=== Section Start ===

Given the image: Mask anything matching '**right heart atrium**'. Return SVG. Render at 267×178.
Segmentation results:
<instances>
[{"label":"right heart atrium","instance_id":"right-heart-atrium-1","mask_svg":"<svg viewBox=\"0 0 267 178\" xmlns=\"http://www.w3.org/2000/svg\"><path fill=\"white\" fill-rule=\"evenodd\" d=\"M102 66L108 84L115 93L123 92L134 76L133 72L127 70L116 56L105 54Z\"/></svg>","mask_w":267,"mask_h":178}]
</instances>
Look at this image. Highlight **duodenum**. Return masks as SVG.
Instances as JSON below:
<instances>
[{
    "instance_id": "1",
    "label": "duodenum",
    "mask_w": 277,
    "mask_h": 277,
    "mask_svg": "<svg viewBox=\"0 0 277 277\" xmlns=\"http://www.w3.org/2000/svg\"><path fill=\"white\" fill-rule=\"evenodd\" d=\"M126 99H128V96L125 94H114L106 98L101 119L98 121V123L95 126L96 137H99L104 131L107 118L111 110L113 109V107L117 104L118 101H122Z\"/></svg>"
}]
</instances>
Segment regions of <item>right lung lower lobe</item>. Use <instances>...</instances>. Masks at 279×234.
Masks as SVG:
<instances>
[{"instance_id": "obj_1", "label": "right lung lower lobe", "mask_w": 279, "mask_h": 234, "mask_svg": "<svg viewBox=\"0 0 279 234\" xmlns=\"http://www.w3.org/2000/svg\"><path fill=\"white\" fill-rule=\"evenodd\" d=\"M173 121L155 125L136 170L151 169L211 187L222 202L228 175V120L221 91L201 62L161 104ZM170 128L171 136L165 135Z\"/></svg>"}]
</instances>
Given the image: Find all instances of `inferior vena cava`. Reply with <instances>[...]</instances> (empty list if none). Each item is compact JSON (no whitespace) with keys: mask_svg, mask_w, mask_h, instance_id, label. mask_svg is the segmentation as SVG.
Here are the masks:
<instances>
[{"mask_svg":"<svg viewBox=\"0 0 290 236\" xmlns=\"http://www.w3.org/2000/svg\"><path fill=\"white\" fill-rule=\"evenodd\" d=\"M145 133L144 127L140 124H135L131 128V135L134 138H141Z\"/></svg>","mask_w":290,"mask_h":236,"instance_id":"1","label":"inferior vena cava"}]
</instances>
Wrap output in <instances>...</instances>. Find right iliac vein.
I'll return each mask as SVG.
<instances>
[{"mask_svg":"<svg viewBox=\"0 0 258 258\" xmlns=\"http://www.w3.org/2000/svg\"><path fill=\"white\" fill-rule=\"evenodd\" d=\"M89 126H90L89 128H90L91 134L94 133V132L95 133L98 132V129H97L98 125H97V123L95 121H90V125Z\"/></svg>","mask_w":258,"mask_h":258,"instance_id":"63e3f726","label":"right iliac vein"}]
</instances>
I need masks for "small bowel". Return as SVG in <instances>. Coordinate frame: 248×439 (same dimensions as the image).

=== Section End ===
=== Section Start ===

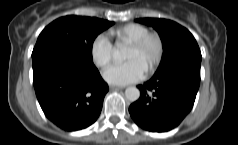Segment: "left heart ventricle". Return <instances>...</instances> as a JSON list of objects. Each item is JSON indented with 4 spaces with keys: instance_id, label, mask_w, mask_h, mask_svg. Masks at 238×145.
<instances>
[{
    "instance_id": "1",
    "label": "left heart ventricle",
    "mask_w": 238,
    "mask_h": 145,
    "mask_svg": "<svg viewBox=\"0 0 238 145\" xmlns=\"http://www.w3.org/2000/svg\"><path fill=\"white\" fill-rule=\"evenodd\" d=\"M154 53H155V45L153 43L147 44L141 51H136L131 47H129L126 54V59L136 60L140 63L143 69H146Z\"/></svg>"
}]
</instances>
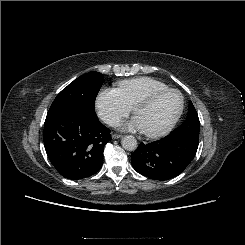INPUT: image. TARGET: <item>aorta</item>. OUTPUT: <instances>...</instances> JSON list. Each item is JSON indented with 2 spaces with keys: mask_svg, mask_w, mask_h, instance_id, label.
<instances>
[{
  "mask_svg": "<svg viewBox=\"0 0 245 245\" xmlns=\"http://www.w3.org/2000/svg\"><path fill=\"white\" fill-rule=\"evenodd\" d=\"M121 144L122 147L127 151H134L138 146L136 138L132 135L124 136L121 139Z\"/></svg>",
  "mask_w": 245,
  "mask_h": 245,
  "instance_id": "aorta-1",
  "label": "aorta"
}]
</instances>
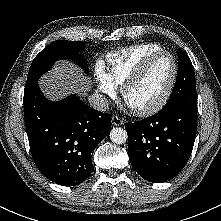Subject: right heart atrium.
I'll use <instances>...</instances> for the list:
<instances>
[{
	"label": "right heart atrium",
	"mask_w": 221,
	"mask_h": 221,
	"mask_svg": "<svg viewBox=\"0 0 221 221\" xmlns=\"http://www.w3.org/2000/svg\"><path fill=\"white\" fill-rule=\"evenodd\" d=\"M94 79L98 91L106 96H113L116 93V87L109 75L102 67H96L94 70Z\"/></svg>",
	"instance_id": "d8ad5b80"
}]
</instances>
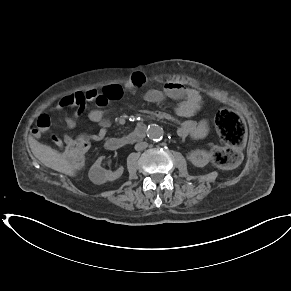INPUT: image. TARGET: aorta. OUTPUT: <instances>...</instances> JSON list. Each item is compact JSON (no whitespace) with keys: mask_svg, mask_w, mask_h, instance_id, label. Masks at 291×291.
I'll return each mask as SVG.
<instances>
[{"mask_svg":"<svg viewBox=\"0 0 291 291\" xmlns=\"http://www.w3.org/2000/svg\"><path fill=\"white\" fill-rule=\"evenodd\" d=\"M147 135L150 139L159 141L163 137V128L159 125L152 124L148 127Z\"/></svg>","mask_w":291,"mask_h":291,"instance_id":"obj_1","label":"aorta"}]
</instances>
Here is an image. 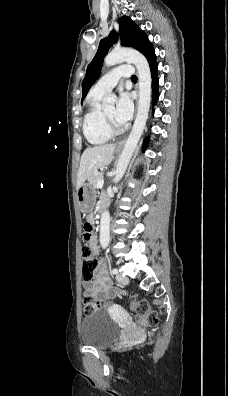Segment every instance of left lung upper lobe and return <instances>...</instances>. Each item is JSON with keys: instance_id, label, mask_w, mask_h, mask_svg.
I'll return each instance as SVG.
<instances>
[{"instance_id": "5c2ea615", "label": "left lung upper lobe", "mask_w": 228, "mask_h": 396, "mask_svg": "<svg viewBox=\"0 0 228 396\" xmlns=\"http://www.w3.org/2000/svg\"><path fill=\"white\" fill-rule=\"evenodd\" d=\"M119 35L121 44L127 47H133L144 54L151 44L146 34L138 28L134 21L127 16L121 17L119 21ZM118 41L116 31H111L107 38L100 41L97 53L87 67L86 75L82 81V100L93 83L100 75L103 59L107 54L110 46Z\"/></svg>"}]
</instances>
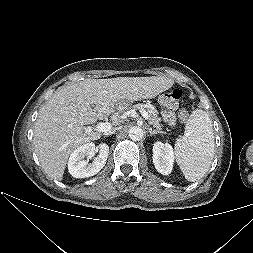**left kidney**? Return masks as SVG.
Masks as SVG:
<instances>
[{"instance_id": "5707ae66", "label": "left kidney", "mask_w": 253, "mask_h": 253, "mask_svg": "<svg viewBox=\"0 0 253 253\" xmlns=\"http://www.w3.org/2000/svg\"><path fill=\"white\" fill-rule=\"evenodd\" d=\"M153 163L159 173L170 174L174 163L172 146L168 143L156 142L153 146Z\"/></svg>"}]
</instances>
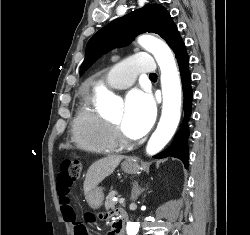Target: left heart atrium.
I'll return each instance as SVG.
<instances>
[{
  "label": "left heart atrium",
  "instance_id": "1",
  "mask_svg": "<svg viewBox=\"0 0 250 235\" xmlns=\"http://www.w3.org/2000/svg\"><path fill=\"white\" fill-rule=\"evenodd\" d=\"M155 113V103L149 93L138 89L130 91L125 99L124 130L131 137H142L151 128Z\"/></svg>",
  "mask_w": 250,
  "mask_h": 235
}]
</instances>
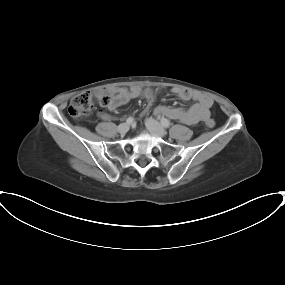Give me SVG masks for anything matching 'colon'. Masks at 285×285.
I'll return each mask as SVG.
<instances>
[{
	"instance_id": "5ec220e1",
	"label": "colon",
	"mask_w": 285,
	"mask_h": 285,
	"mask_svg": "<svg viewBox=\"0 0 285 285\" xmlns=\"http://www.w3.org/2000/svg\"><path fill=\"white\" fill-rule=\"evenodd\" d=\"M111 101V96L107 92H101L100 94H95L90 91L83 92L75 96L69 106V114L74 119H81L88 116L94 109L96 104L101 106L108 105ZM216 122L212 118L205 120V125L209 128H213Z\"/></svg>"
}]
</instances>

=== Section End ===

**AIM OF THE TASK:** Repeat, exactly as they stand above, the lines from the line with "Wrap output in" to the line with "I need masks", both lines included.

**EXPECTED ANSWER:**
Wrap output in <instances>...</instances>. Find right iliac vein.
I'll return each mask as SVG.
<instances>
[{"mask_svg":"<svg viewBox=\"0 0 258 258\" xmlns=\"http://www.w3.org/2000/svg\"><path fill=\"white\" fill-rule=\"evenodd\" d=\"M89 126H90L89 128H90L91 134L94 133V132L95 133L98 132V129H97L98 125H97V123L95 121H90V125Z\"/></svg>","mask_w":258,"mask_h":258,"instance_id":"63e3f726","label":"right iliac vein"}]
</instances>
I need masks for "small bowel". Return as SVG in <instances>. Coordinate frame: 248×439 (same dimensions as the image).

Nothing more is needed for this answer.